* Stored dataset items
□ □ □ □
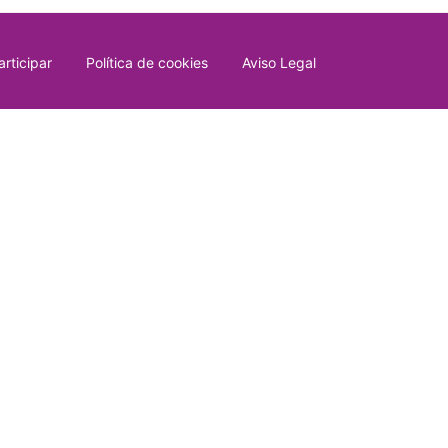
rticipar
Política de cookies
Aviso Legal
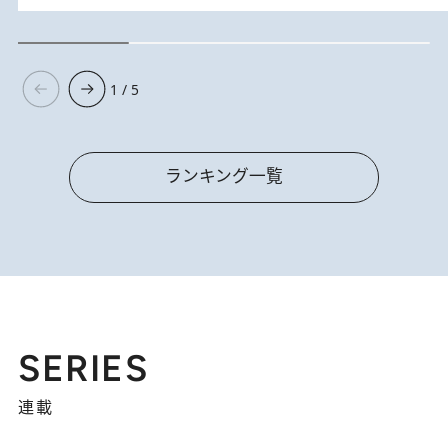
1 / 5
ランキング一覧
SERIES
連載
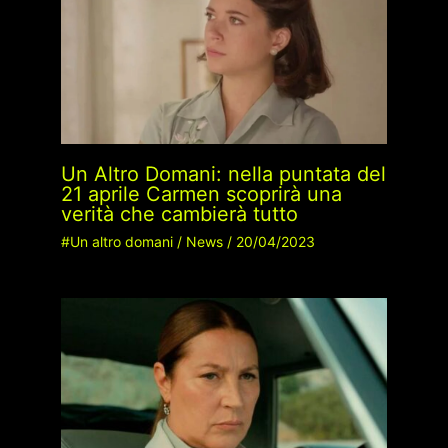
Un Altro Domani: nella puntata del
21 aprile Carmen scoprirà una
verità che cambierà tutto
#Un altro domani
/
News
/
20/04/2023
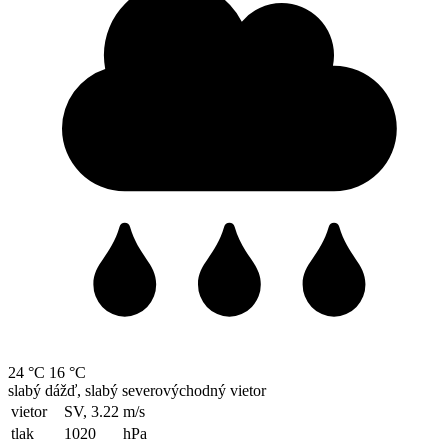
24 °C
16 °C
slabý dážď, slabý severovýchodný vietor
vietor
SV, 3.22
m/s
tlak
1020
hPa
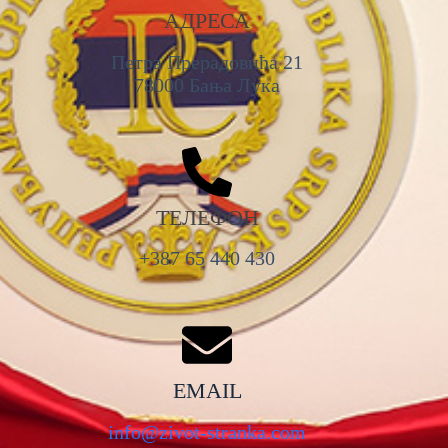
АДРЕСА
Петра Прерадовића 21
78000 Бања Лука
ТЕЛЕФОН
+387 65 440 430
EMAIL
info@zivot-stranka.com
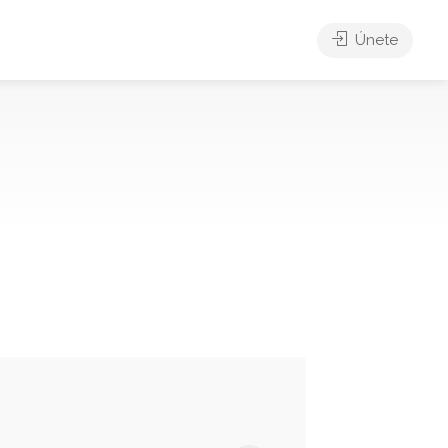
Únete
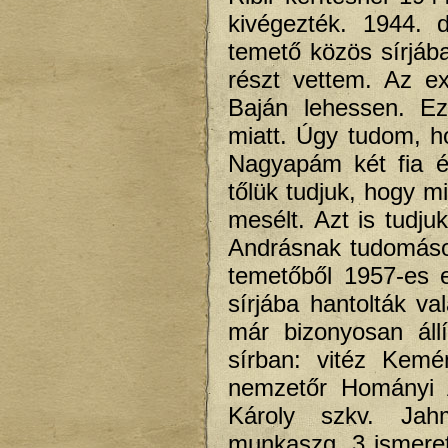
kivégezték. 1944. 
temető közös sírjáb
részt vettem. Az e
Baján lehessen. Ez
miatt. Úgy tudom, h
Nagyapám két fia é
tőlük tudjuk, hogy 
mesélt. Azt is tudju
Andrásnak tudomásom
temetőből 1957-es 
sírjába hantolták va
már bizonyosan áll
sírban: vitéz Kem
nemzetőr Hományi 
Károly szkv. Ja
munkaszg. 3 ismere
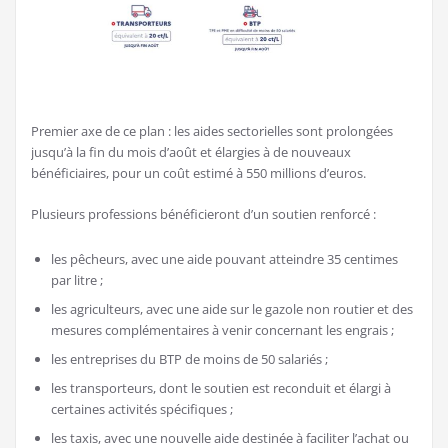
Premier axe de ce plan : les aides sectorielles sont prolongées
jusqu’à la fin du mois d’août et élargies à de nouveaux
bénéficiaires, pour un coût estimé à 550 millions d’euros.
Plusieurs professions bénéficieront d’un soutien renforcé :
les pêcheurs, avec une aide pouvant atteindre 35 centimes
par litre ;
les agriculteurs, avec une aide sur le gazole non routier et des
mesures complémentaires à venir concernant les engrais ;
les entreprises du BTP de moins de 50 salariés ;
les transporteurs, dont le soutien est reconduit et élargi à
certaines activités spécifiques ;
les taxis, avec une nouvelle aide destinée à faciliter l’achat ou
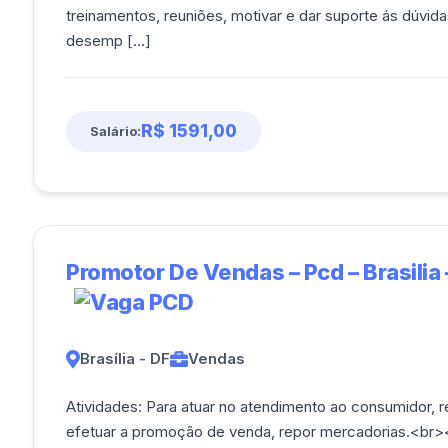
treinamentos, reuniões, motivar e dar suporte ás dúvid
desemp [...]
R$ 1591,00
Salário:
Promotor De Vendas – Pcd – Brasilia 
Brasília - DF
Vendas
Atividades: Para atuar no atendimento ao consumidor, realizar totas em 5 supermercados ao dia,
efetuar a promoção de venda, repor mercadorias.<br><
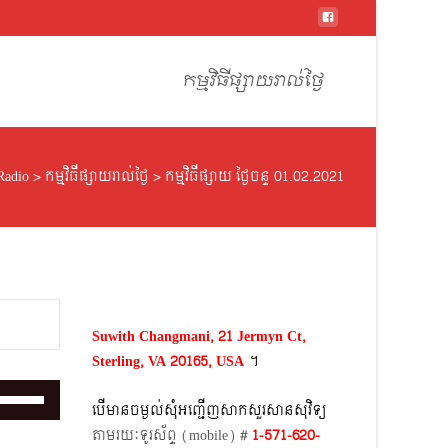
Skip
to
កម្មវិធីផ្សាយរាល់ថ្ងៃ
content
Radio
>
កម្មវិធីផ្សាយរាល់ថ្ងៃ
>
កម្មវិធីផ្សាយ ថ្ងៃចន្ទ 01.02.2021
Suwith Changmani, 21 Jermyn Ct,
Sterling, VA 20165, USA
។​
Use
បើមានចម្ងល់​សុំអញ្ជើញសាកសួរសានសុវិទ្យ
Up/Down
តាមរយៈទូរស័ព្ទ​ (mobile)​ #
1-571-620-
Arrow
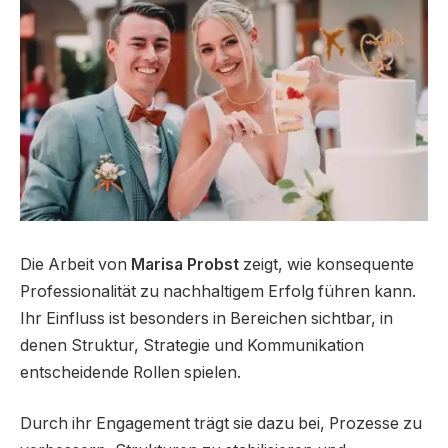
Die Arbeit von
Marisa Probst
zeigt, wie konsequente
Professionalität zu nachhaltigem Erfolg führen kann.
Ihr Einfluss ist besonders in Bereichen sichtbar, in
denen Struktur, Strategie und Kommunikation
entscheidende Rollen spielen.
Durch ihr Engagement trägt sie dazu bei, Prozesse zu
□ □ □ □
* What is required
Extract the entries in full, exactly as they are, minus the pictures.

* Final answer
rticipar
Política de cookies
Aviso Legal
1 / 5
ランキング一覧
SERIES
連載
Un Altro Domani: nella puntata del
21 aprile Carmen scoprirà una
verità che cambierà tutto
#Un altro domani
/
News
/
20/04/2023
24 °C
16 °C
slabý dážď, slabý severovýchodný vietor
vietor
SV, 3.22
m/s
tlak
1020
hPa
АДРЕСА
Петра Прерадовића 21
78000 Бања Лука
ТЕЛЕФОН
+387 65 440 430
EMAIL
info@zivot-stranka.com
Únete
kivégezték. 1944. 
temető közös sírjáb
részt vettem. Az e
Baján lehessen. Ez
miatt. Úgy tudom, h
Nagyapám két fia é
tőlük tudjuk, hogy 
mesélt. Azt is tudju
Andrásnak tudomásom
temetőből 1957-es 
sírjába hantolták va
már bizonyosan áll
sírban: vitéz Kem
nemzetőr Hományi 
Károly szkv. Ja
munkaszg. 3 ismere
Premier axe de ce plan : les aides sectorielles sont prolongées
jusqu’à la fin du mois d’août et élargies à de nouveaux
bénéficiaires, pour un coût estimé à 550 millions d’euros.
Plusieurs professions bénéficieront d’un soutien renforcé :
les pêcheurs, avec une aide pouvant atteindre 35 centimes
par litre ;
les agriculteurs, avec une aide sur le gazole non routier et des
mesures complémentaires à venir concernant les engrais ;
les entreprises du BTP de moins de 50 salariés ;
les transporteurs, dont le soutien est reconduit et élargi à
certaines activités spécifiques ;
les taxis, avec une nouvelle aide destinée à faciliter l’achat ou
treinamentos, reuniões, motivar e dar suporte ás dúvid
desemp [...]
R$ 1591,00
Salário:
Promotor De Vendas – Pcd – Brasilia 
Brasília - DF
Vendas
Atividades: Para atuar no atendimento ao consumidor, realizar totas em 5 supermercados ao dia,
efetuar a promoção de venda, repor mercadorias.<br><
Skip
to
កម្មវិធីផ្សាយរាល់ថ្ងៃ
content
Radio
>
កម្មវិធីផ្សាយរាល់ថ្ងៃ
>
កម្មវិធីផ្សាយ ថ្ងៃចន្ទ 01.02.2021
Suwith Changmani, 21 Jermyn Ct,
Sterling, VA 20165, USA
។​
Use
បើមានចម្ងល់​សុំអញ្ជើញសាកសួរសានសុវិទ្យ
Up/Down
តាមរយៈទូរស័ព្ទ​ (mobile)​ #
1-571-620-
Arrow
Die Arbeit von
Marisa Probst
zeigt, wie konsequente
Professionalität zu nachhaltigem Erfolg führen kann.
Ihr Einfluss ist besonders in Bereichen sichtbar, in
denen Struktur, Strategie und Kommunikation
entscheidende Rollen spielen.
Durch ihr Engagement trägt sie dazu bei, Prozesse zu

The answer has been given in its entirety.